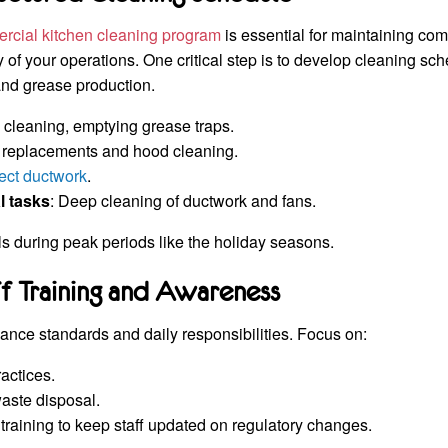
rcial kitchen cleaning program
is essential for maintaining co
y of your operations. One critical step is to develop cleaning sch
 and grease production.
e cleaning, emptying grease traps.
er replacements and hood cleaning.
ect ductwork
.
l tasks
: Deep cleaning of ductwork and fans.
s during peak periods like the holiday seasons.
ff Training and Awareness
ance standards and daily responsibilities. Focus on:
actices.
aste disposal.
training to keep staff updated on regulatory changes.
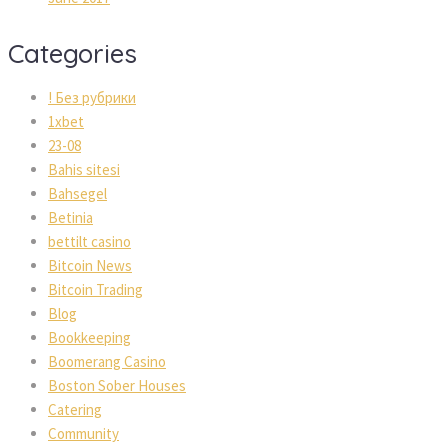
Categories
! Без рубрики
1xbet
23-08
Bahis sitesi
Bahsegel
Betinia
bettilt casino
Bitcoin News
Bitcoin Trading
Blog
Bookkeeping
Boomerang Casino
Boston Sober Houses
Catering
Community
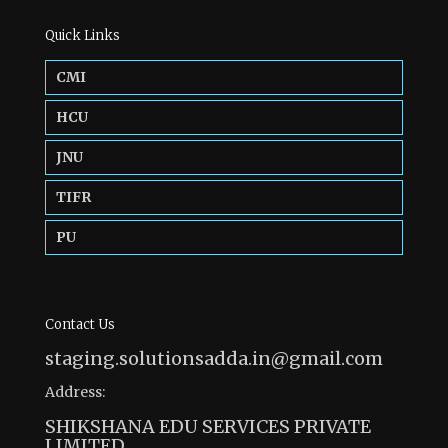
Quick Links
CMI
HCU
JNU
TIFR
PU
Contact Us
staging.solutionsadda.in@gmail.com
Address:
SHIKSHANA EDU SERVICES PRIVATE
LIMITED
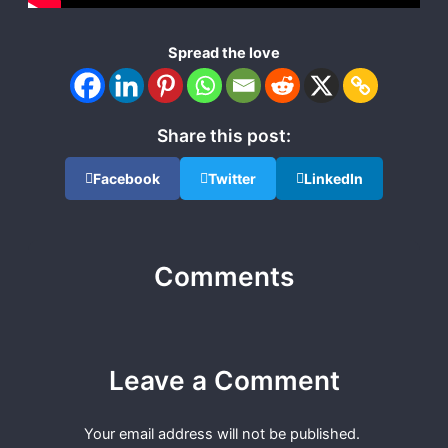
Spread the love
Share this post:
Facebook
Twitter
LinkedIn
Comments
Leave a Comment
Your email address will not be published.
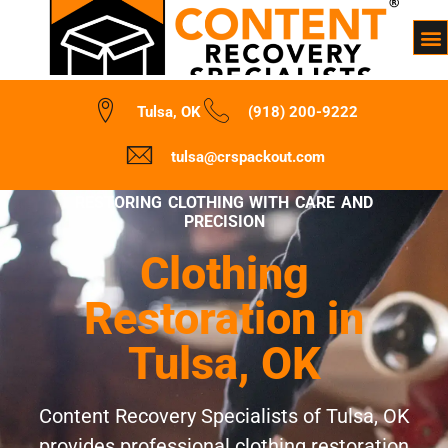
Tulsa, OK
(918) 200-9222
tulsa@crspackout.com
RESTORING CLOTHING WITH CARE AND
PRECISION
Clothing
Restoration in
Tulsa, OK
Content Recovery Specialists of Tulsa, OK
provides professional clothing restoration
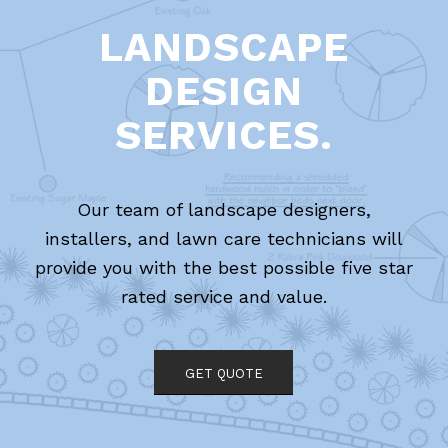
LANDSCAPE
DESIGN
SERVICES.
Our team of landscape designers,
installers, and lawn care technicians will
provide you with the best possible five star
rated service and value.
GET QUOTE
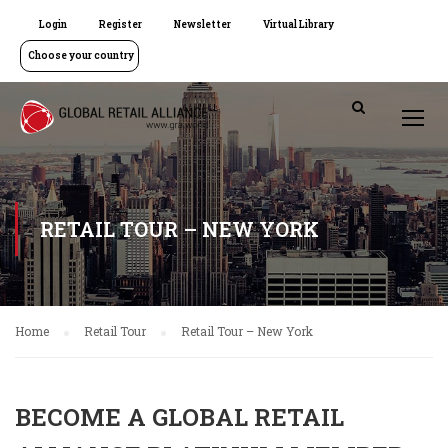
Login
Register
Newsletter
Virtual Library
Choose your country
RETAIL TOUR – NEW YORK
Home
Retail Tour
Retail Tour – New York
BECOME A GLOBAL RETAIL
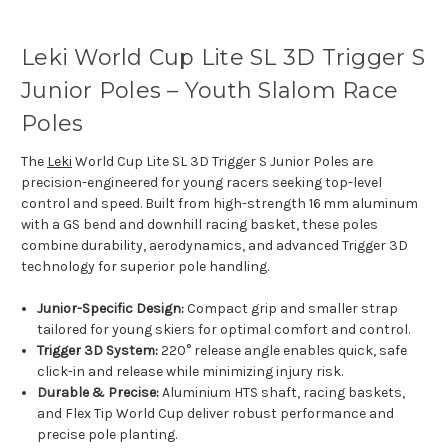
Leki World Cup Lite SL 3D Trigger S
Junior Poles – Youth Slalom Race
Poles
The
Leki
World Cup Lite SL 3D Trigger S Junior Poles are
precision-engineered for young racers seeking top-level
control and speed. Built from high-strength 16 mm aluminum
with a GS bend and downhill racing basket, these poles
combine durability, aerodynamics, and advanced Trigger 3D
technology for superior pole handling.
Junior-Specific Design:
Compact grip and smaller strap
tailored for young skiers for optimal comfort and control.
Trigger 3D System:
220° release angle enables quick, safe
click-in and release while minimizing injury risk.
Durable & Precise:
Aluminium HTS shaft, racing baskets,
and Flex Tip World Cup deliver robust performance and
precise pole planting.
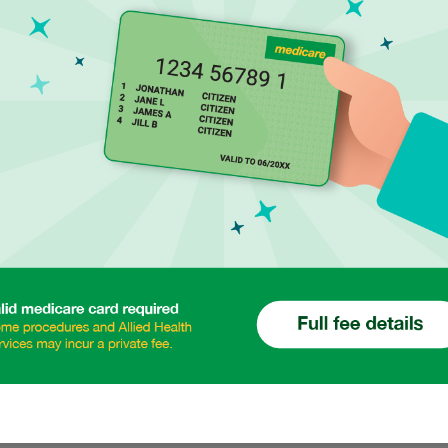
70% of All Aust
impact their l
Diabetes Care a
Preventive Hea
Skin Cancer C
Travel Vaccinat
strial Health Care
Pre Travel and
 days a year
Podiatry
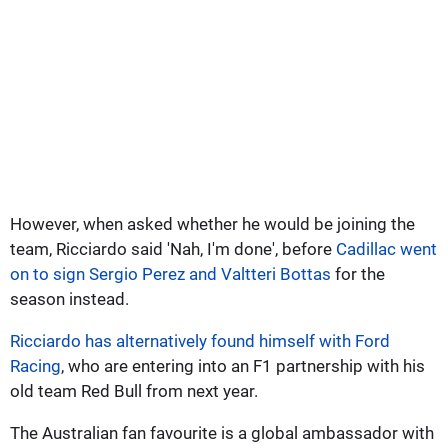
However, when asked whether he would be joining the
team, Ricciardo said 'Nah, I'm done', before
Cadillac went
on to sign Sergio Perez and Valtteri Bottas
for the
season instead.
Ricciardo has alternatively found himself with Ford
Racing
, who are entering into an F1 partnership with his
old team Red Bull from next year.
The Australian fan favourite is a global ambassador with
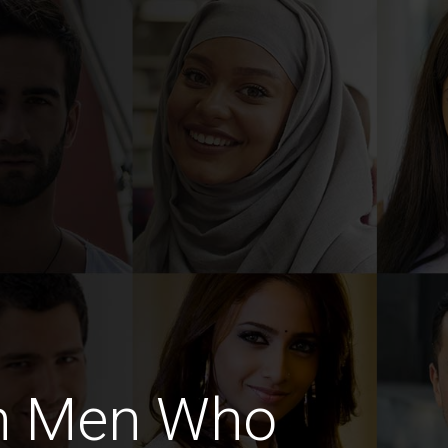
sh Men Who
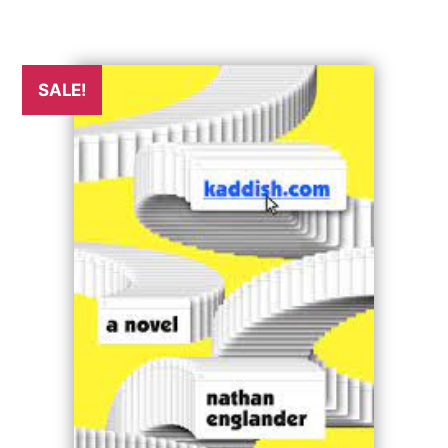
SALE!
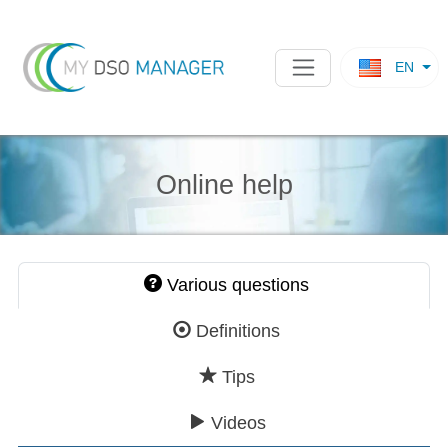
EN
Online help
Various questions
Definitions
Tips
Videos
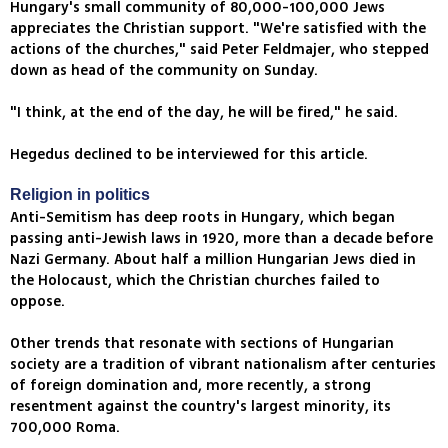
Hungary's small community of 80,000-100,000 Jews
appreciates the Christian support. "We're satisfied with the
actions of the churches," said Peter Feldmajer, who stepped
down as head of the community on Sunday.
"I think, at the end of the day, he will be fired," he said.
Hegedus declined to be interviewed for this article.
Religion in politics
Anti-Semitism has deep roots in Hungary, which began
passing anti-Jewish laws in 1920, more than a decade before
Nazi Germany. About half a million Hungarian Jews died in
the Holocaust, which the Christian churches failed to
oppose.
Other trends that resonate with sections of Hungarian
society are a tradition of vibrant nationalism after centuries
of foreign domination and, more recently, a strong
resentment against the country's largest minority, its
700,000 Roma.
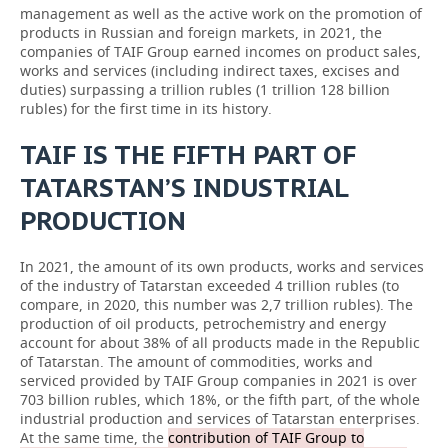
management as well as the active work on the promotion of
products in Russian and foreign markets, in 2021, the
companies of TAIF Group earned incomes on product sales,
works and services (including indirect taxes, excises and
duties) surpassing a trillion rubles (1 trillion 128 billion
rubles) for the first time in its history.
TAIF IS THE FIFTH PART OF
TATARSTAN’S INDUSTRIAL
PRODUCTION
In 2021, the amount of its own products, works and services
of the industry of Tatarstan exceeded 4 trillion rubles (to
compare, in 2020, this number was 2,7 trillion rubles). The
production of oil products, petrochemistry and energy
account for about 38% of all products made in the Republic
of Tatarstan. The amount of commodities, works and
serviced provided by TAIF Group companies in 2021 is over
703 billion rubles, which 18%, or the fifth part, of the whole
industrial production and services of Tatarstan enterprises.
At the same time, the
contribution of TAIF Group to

The task
Only an exact copy of the lines from the top of the entries through the line with "tailored for young", both included, should be given, with all pictures omitted.

Your solution
rcial kitchen cleaning program
is essential for maintaining co
y of your operations. One critical step is to develop cleaning sch
 and grease production.
e cleaning, emptying grease traps.
er replacements and hood cleaning.
ect ductwork
.
l tasks
: Deep cleaning of ductwork and fans.
s during peak periods like the holiday seasons.
ff Training and Awareness
ance standards and daily responsibilities. Focus on:
actices.
aste disposal.
training to keep staff updated on regulatory changes.
Categories
! Без рубрики
1xbet
23-08
Bahis sitesi
Bahsegel
Betinia
bettilt casino
Bitcoin News
Bitcoin Trading
Blog
Bookkeeping
Boomerang Casino
Boston Sober Houses
Catering
Community
Quick Links
CMI
HCU
JNU
TIFR
PU
Contact Us
staging.solutionsadda.in@gmail.com
Address:
SHIKSHANA EDU SERVICES PRIVATE
LIMITED
Spread the love
Share this post:
Facebook
Twitter
LinkedIn
Comments
Leave a Comment
Your email address will not be published.
Tulsa, OK
(918) 200-9222
tulsa@crspackout.com
RESTORING CLOTHING WITH CARE AND
PRECISION
Clothing
Restoration in
Tulsa, OK
Content Recovery Specialists of Tulsa, OK
provides professional clothing restoration
LANDSCAPE
DESIGN
SERVICES.
Our team of landscape designers,
installers, and lawn care technicians will
provide you with the best possible five star
rated service and value.
GET QUOTE
Login
Register
Newsletter
Virtual Library
Choose your country
RETAIL TOUR – NEW YORK
Home
Retail Tour
Retail Tour – New York
BECOME A GLOBAL RETAIL
Leki World Cup Lite SL 3D Trigger S
Junior Poles – Youth Slalom Race
Poles
The
Leki
World Cup Lite SL 3D Trigger S Junior Poles are
precision-engineered for young racers seeking top-level
control and speed. Built from high-strength 16 mm aluminum
with a GS bend and downhill racing basket, these poles
combine durability, aerodynamics, and advanced Trigger 3D
technology for superior pole handling.
Junior-Specific Design:
Compact grip and smaller strap
tailored for young skiers for optimal comfort and control.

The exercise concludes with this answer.